A set of agreements will result in San Leon’s economic interest in the asset increasing fourfold to 44.1 per cent and at the same time it will own 50 per cent of ELI, which is advancing the ACOES pipeline project that will connect OML 18 to an export route.
OML 18 has, meanwhile, been reassessed through a new competent person’s report (CPR) which details some 323 million barrels of proved and probable (2P) reserves, net attributable to San Leon’s stake, which the company said would be valued at around US$1.1bn.
It has also entered into a US$50 million loan facility with MM Capital and San Leon has granted further waivers to Midwestern against payments owed to San Leon.
San Leon further proposes to restructure its capital, including an issue of preference shares to shareholders giving them preferential rights to the first US$40mln of future dividends.
“We are delighted to have entered into these agreements to effect the proposed transactions,” said San Leon chief executive Oisin Fanning.

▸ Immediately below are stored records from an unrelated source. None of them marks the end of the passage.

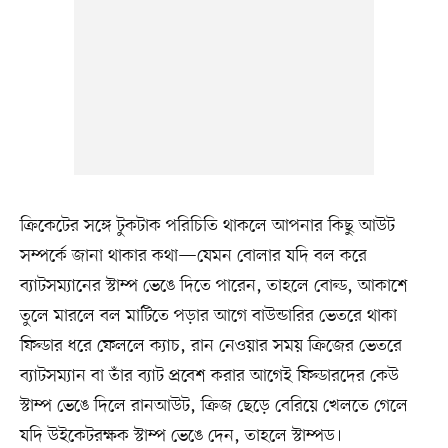
ক্রিকেটের সঙ্গে টুকটাক পরিচিতি থাকলে আপনার কিছু আউট
সম্পর্কে জানা থাকার কথা—যেমন বোলার যদি বল করে
ব্যাটসম্যানের স্টাম্প ভেঙে দিতে পারেন, তাহলে বোল্ড, আকাশে
তুলে মারলে বল মাটিতে পড়ার আগে বাউন্ডারির ভেতরে থাকা
ফিল্ডার ধরে ফেললে ক্যাচ, রান নেওয়ার সময় ক্রিজের ভেতরে
ব্যাটসম্যান বা তাঁর ব্যাট প্রবেশ করার আগেই ফিল্ডারদের কেউ
স্টাম্প ভেঙে দিলে রানআউট, ক্রিজ ছেড়ে বেরিয়ে খেলতে গেলে
যদি উইকেটরক্ষক স্টাম্প ভেঙে দেন, তাহলে স্টাম্পড।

“We believe that this series of transactions, when completed, will be truly transformational for the company and will deliver value to our shareholders.
“The transactions will not only increase our initial indirect economic interest in OML 18, a world class asset with unrealised potential, but also our interest in ELI and the new ACOES pipeline which we have long considered to be critical to the future success of OML 18 through the expected reduction of pipeline losses and increase in the uptime for export that it is expected to provide.”

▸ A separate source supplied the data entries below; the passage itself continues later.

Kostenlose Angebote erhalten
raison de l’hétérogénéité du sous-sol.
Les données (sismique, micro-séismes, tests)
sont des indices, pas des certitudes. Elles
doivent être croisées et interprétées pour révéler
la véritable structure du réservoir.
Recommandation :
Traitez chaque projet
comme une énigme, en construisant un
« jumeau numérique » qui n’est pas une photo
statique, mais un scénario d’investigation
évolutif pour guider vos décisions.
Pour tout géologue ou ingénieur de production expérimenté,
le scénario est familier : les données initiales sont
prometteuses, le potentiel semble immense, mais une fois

Fanning added: “Going forward these transactions will pave the way for the company to deliver its strategy of becoming a significant participant in the Nigerian oil and gas market, positioning San Leon to take advantage of further transactional opportunities to enhance and grow our business.”
In a separate statement, the company’s financial results for the 12 months ended 31 December 2021 confirmed that at the end of the period, San Leon had US$7.6mln of cash and equivalents.
It noted that US$2.2mln of payments, principal and interest were received during the period under the loan agreement with Midwestern and it stated that now some US$105.6mln was owed by Midwestern and is subject to the waiver agreements, whilst transactions to increase San Leon’s interests in OML 18 is completed.
Operationally, San Leon noted that some 4,400 barrels of oil per day was delivered to the Bonny terminal in 2021, with volumes affected by losses and downtime plus the impact of OPEC quotas.
Production downtime was stated at 9% and was said to be caused by third-party terminal and gathering system issues.
Historic issues with third-party export systems are expected to be substantially resolved by the implementation of the new ACOES route. Meanwhile, an oil barging operation is expected to begin later this month to move crude.
In its outlook statement, San Leon said that fuller barging operations from OML 18 to the FSO will commence soon and the proposed transactions are expected to complete later this year.
Further anticipated potential catalysts in 2022 include the commissioning of the ACOES pipeline, the restart of field operations at OML 18 and oil exports from the Oza field.
Recapping the year, Fanning added: “The last year has been the most significant year in the company’s development.
“We embarked upon and announced today a transaction which we believe will create a significant West African oil and gas entity which is ideally placed to take advantage of the opportunities available to it and to deliver considerable future value to all our shareholders.”